::: Material provided :::

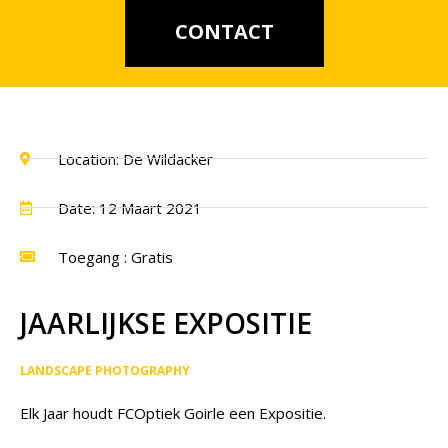
CONTACT
Location: De Wildacker
Date: 12 Maart 2021
Toegang : Gratis
JAARLIJKSE EXPOSITIE
LANDSCAPE PHOTOGRAPHY
Elk Jaar houdt FCOptiek Goirle een Expositie.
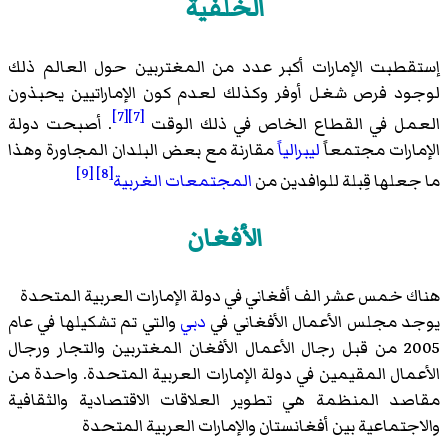
الخلفية
إستقطبت الإمارات أكبر عدد من المغتربين حول العالم ذلك
لوجود فرص شغل أوفر وكذلك لعدم كون الإماراتيين يحبذون
[7]
[7]
العمل في القطاع الخاص في ذلك الوقت
. أصبحت دولة
الإمارات مجتمعاً
ليبرالياً
مقارنة مع بعض البلدان المجاورة وهذا
[9]
[8]
ما جعلها قِبلة للوافدين من
المجتمعات الغربية
الأفغان
هناك خمس عشر الف أفغاني في دولة الإمارات العربية المتحدة
يوجد مجلس الأعمال الأفغاني في
دبي
والتي تم تشكيلها في عام
2005 من قبل رجال الأعمال الأفغان المغتربين والتجار ورجال
الأعمال المقيمين في دولة الإمارات العربية المتحدة. واحدة من
مقاصد المنظمة هي تطوير العلاقات الاقتصادية والثقافية
والاجتماعية بين أفغانستان والإمارات العربية المتحدة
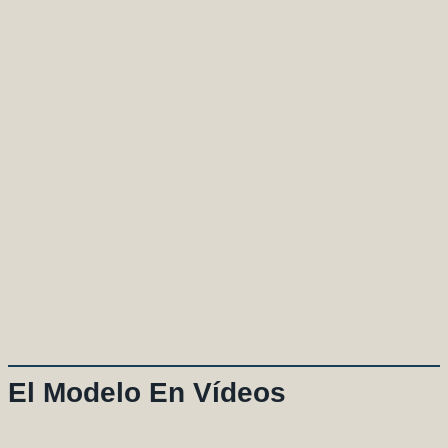
El Modelo En Vídeos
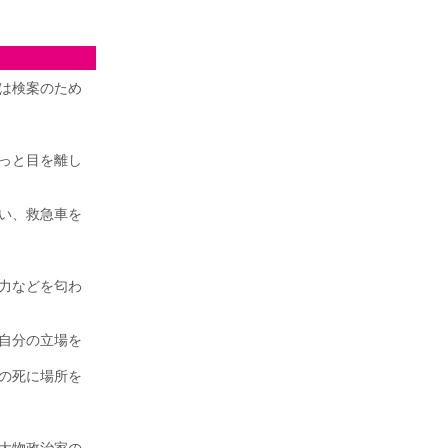
は検案のため
っと目を離し
い、救急車を
力などを匂わ
自分の立場を
の死に場所を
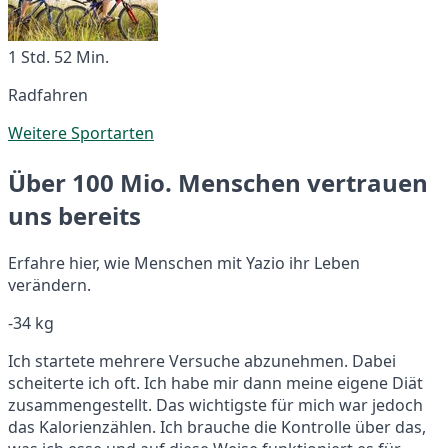
1 Std. 52 Min.
Radfahren
Weitere Sportarten
Über 100 Mio. Menschen vertrauen
uns bereits
Erfahre hier, wie Menschen mit Yazio ihr Leben
verändern.
-34 kg
Ich startete mehrere Versuche abzunehmen. Dabei
scheiterte ich oft. Ich habe mir dann meine eigene Diät
zusammengestellt. Das wichtigste für mich war jedoch
das Kalorienzählen. Ich brauche die Kontrolle über das,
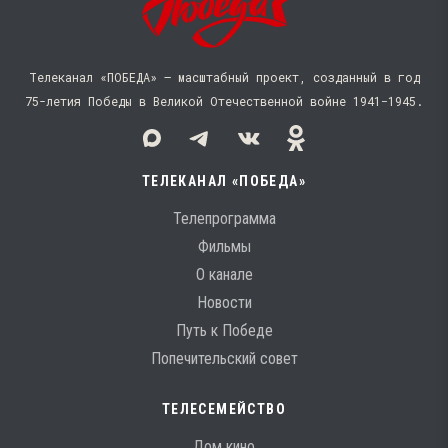
Телеканал «ПОБЕДА» — масштабный проект, созданный в год
75-летия Победы в Великой Отечественной войне 1941−1945.
ТЕЛЕКАНАЛ «ПОБЕДА»
Телепрограмма
Фильмы
О канале
Новости
Путь к Победе
Попечительский совет
ТЕЛЕСЕМЕЙСТВО
Дом кино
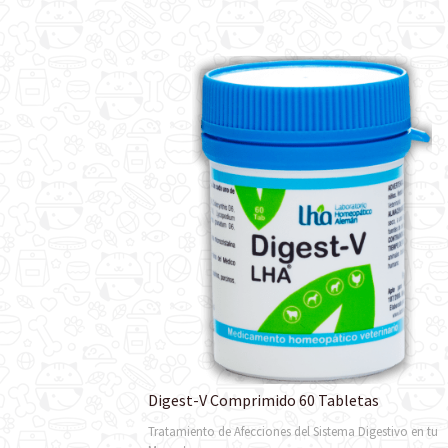
Digest-V Comprimido 60 Tabletas
Tratamiento de Afecciones del Sistema Digestivo en tu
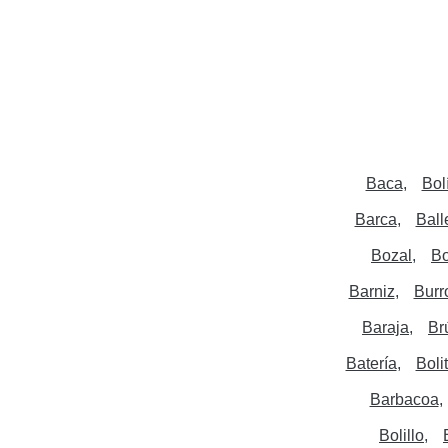
Baca
Bol
Barca
Ball
Bozal
B
Barniz
Burr
Baraja
Br
Batería
Boli
Barbacoa
Bolillo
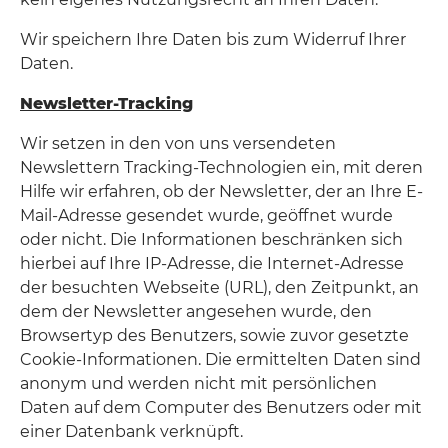
Wir speichern Ihre Daten bis zum Widerruf Ihrer
Daten.
Newsletter-Tracking
Wir setzen in den von uns versendeten
Newslettern Tracking-Technologien ein, mit deren
Hilfe wir erfahren, ob der Newsletter, der an Ihre E-
Mail-Adresse gesendet wurde, geöffnet wurde
oder nicht. Die Informationen beschränken sich
hierbei auf Ihre IP-Adresse, die Internet-Adresse
der besuchten Webseite (URL), den Zeitpunkt, an
dem der Newsletter angesehen wurde, den
Browsertyp des Benutzers, sowie zuvor gesetzte
Cookie-Informationen. Die ermittelten Daten sind
anonym und werden nicht mit persönlichen
Daten auf dem Computer des Benutzers oder mit
einer Datenbank verknüpft.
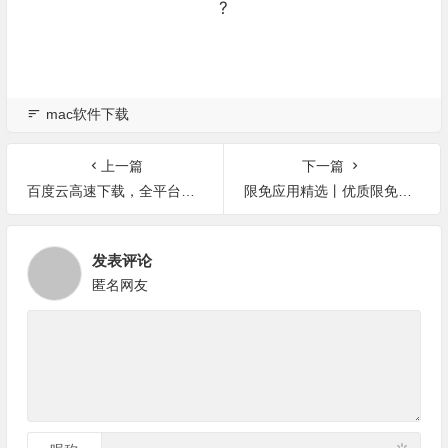
?
mac软件下载
上一篇
下一篇
百度云高速下载，全平台去广告，6 个黑科技工具，每个人都需要
限免应用精选丨优质限免随意挑 还有一款Mac端的分屏神器
发表评论
匿名网友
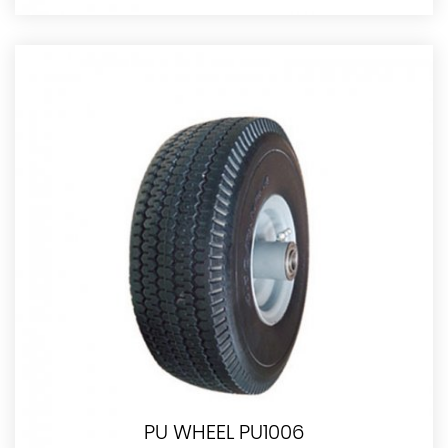
PU WHEEL PU1006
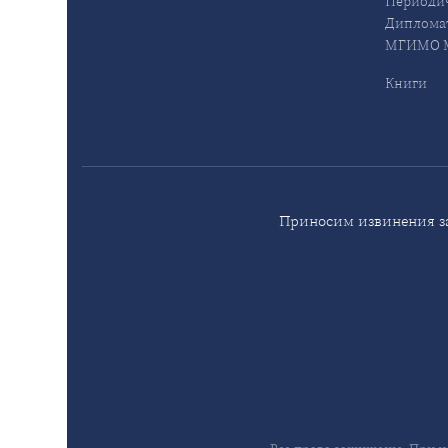
Периодич
Дипломат
МГИМО М
Книги
Приносим извинения за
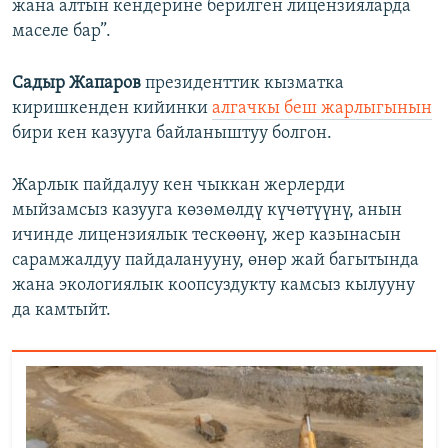
жана алтын кендерине берилген лицензияларда
маселе бар”.
Садыр Жапаров
президенттик кызматка
киришкенден кийинки
алгачкы беш жарлыгынын
бири кен казууга байланыштуу болгон.
Жарлык пайдалуу кен чыккан жерлерди
мыйзамсыз казууга көзөмөлдү күчөтүүнү, анын
ичинде лицензиялык тескөөнү, жер казынасын
сарамжалдуу пайдаланууну, өнөр жай багытында
жана экологиялык коопсуздукту камсыз кылууну
да камтыйт.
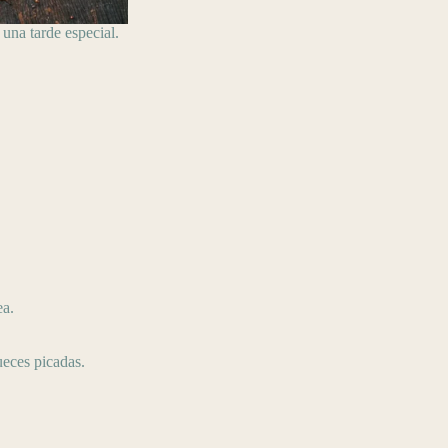
una tarde especial.
ea.
ueces picadas.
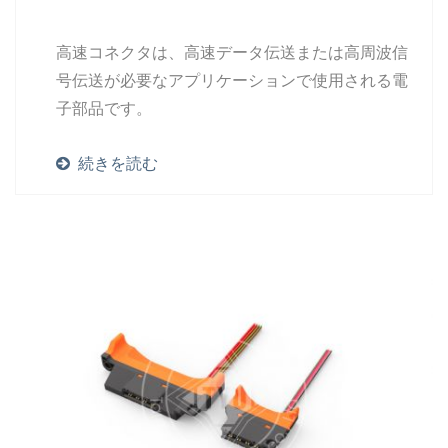
高速コネクタは、高速データ伝送または高周波信
号伝送が必要なアプリケーションで使用される電
子部品です。
続きを読む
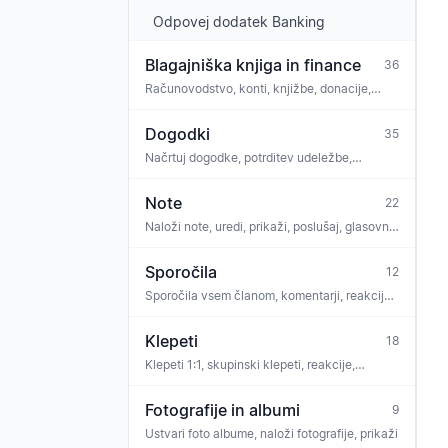
Odpovej dodatek Banking
Blagajniška knjiga in finance
36
Računovodstvo, konti, knjižbe, donacije,
bančna povezava, skladnost, GoBD
Dogodki
35
Načrtuj dogodke, potrditev udeležbe,
prisotnost, komentarji, naloge, povezava not,
vstopnice, iCal
Note
22
Naloži note, uredi, prikaži, poslušaj, glasovni
trener, OMR prepoznava, licence
Sporočila
12
Sporočila vsem članom, komentarji, reakcije,
ankete, priloge, arhiv
Klepeti
18
Klepeti 1:1, skupinski klepeti, reakcije,
moderiranje
Fotografije in albumi
9
Ustvari foto albume, naloži fotografije, prikaži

:::

Instructions for the task → Write every line above again exactly, but leave the pictures out.

Problem solution →
CONTACT
Location: De Wildacker
Date: 12 Maart 2021
Toegang : Gratis
JAARLIJKSE EXPOSITIE
LANDSCAPE PHOTOGRAPHY
Elk Jaar houdt FCOptiek Goirle een Expositie.
الخلفية
إستقطبت الإمارات أكبر عدد من المغتربين حول العالم ذلك
لوجود فرص شغل أوفر وكذلك لعدم كون الإماراتيين يحبذون
[7]
[7]
العمل في القطاع الخاص في ذلك الوقت
. أصبحت دولة
الإمارات مجتمعاً
ليبرالياً
مقارنة مع بعض البلدان المجاورة وهذا
[9]
[8]
ما جعلها قِبلة للوافدين من
المجتمعات الغربية
الأفغان
هناك خمس عشر الف أفغاني في دولة الإمارات العربية المتحدة
يوجد مجلس الأعمال الأفغاني في
دبي
والتي تم تشكيلها في عام
2005 من قبل رجال الأعمال الأفغان المغتربين والتجار ورجال
الأعمال المقيمين في دولة الإمارات العربية المتحدة. واحدة من
مقاصد المنظمة هي تطوير العلاقات الاقتصادية والثقافية
والاجتماعية بين أفغانستان والإمارات العربية المتحدة
El Modelo En Vídeos
は検案のため
っと目を離し
い、救急車を
力などを匂わ
自分の立場を
の死に場所を
1 Std. 52 Min.
Radfahren
Weitere Sportarten
Über 100 Mio. Menschen vertrauen
uns bereits
Erfahre hier, wie Menschen mit Yazio ihr Leben
verändern.
-34 kg
Ich startete mehrere Versuche abzunehmen. Dabei
scheiterte ich oft. Ich habe mir dann meine eigene Diät
zusammengestellt. Das wichtigste für mich war jedoch
das Kalorienzählen. Ich brauche die Kontrolle über das,
Телеканал «ПОБЕДА» — масштабный проект, созданный в год
75-летия Победы в Великой Отечественной войне 1941−1945.
ТЕЛЕКАНАЛ «ПОБЕДА»
Телепрограмма
Фильмы
О канале
Новости
Путь к Победе
Попечительский совет
ТЕЛЕСЕМЕЙСТВО
Дом кино
Digest-V Comprimido 60 Tabletas
Tratamiento de Afecciones del Sistema Digestivo en tu
Baca
Bol
Barca
Ball
Bozal
B
Barniz
Burr
Baraja
Br
Batería
Boli
Barbacoa
Bolillo
Wir speichern Ihre Daten bis zum Widerruf Ihrer
Daten.
Newsletter-Tracking
Wir setzen in den von uns versendeten
Newslettern Tracking-Technologien ein, mit deren
Hilfe wir erfahren, ob der Newsletter, der an Ihre E-
Mail-Adresse gesendet wurde, geöffnet wurde
oder nicht. Die Informationen beschränken sich
hierbei auf Ihre IP-Adresse, die Internet-Adresse
der besuchten Webseite (URL), den Zeitpunkt, an
dem der Newsletter angesehen wurde, den
Browsertyp des Benutzers, sowie zuvor gesetzte
Cookie-Informationen. Die ermittelten Daten sind
anonym und werden nicht mit persönlichen
Daten auf dem Computer des Benutzers oder mit
einer Datenbank verknüpft.
?
mac软件下载
上一篇
下一篇
百度云高速下载，全平台去广告，6 个黑科技工具，每个人都需要
限免应用精选丨优质限免随意挑 还有一款Mac端的分屏神器
发表评论
匿名网友
PU WHEEL PU1006
Периодич
Дипломат
МГИМО М
Книги
Приносим извинения за
жана алтын кендерине берилген лицензияларда
маселе бар”.
Садыр Жапаров
президенттик кызматка
киришкенден кийинки
алгачкы беш жарлыгынын
бири кен казууга байланыштуу болгон.
Жарлык пайдалуу кен чыккан жерлерди
мыйзамсыз казууга көзөмөлдү күчөтүүнү, анын
ичинде лицензиялык тескөөнү, жер казынасын
сарамжалдуу пайдаланууну, өнөр жай багытында
жана экологиялык коопсуздукту камсыз кылууну
да камтыйт.
una tarde especial.
ea.
ueces picadas.
高速コネクタは、高速データ伝送または高周波信
号伝送が必要なアプリケーションで使用される電
子部品です。
続きを読む
Odpovej dodatek Banking
Blagajniška knjiga in finance
36
Računovodstvo, konti, knjižbe, donacije,
bančna povezava, skladnost, GoBD
Dogodki
35
Načrtuj dogodke, potrditev udeležbe,
prisotnost, komentarji, naloge, povezava not,
vstopnice, iCal
Note
22
Naloži note, uredi, prikaži, poslušaj, glasovni
trener, OMR prepoznava, licence
Sporočila
12
Sporočila vsem članom, komentarji, reakcije,
ankete, priloge, arhiv
Klepeti
18
Klepeti 1:1, skupinski klepeti, reakcije,
moderiranje
Fotografije in albumi
9
Ustvari foto albume, naloži fotografije, prikaži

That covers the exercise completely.